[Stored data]
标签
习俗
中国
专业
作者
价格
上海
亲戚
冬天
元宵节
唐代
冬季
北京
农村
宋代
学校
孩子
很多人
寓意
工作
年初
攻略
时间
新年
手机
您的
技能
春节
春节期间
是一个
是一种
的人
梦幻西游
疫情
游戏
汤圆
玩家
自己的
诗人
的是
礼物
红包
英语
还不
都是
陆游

WHAT YOU SHOULD DO
Top to bottom, set down the entries above word for word.

RESPONSE FOR THIS EXERCISE
标签
习俗
中国
专业
作者
价格
上海
亲戚
冬天
元宵节
唐代
冬季
北京
农村
宋代
学校
孩子
很多人
寓意
工作
年初
攻略
时间
新年
手机
您的
技能
春节
春节期间
是一个
是一种
的人
梦幻西游
疫情
游戏
汤圆
玩家
自己的
诗人
的是
礼物
红包
英语
还不
都是
陆游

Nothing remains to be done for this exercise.